Today many people, including cybersecurity professionals, underestimate the importance of web application security, focusing their attention rather on APT detection, enterprise immune systems and other activities applicable when it's already "too late" to react to prevent the breach. A common-sense approach suggests that before installing expensive anti-burglar equipment and alarm in a house, the owner should first close the doors and the windows and probably build a fence around, otherwise you're throwing money down the drain. Let's have a look at five most common myths that exist today about web application security, leading to sensational data breaches, huge financial loses and CISO dismissals:
Protection of corporate crown jewels is more important than web apps
No, you cannot secure one part of your network and ignore another one. Information security shall be comprehensive and holistic: you shall analyze all threats, vulnerabilities and thus attack vectors in their integrity. Today, no cybercriminals will try to steal your crown jewels directly wherever they are [securely] stored.
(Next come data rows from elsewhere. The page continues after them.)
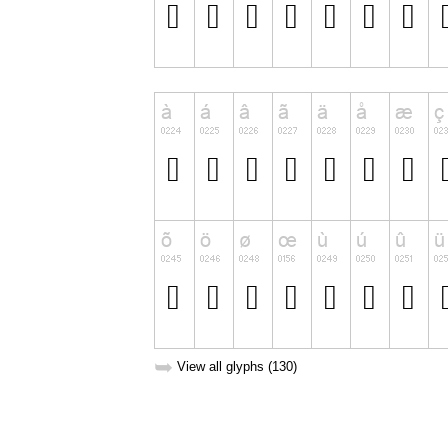
➥
View all glyphs (130)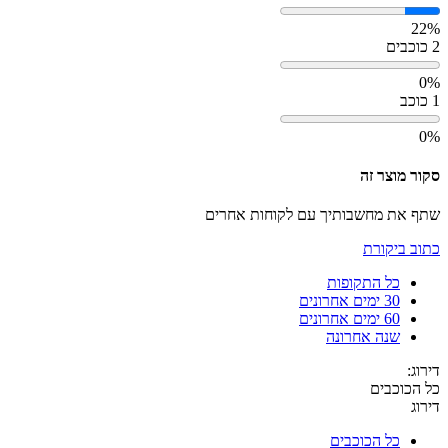
22%
2 כוכבים
0%
1 כוכב
0%
סקור מוצר זה
שתף את מחשבותיך עם לקוחות אחרים
כתוב ביקורת
כל התקופות
30 ימים אחרונים
60 ימים אחרונים
שנה אחרונה
דירוג:
כל הכוכבים
דירוג
כל הכוכבים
Breaking in via your web applications in pair with spear phishing will probably be one of the cheapest, reliable and silent ways to get into your corporate network and bypass your defense-in-depth. When you perform a risk assessment - think like a professional cybercriminal - keep the costs and time spent [on the attack] as low as possible. When you are mapping attack vectors and vulnerabilities - the more external people that can join your brainstorming session, including law enforcement agencies and victims of data breaches from your industry - the better.
My web applications are secure - I am PCI compliant
No, even if you have successfully passed your last PCI DSS compliance audit, it cannever replace a holistic risk assessment and common-sense approach to security. Even with PCI DSS 3.2 that now requires to have a multi-factor authentication to access the Cardholder Data Environment (CDE), it does not mean that only the web applications within the CDE scope shall be properly protected. A vulnerable subdomain, spear-phishing and a $10,000 exploit-pack can lead to compromise of your technical team machines, opening any doors inside your company network, including the CDE scope (if victim's machine is backdoored, even 2FA can be easily intercepted and compromised).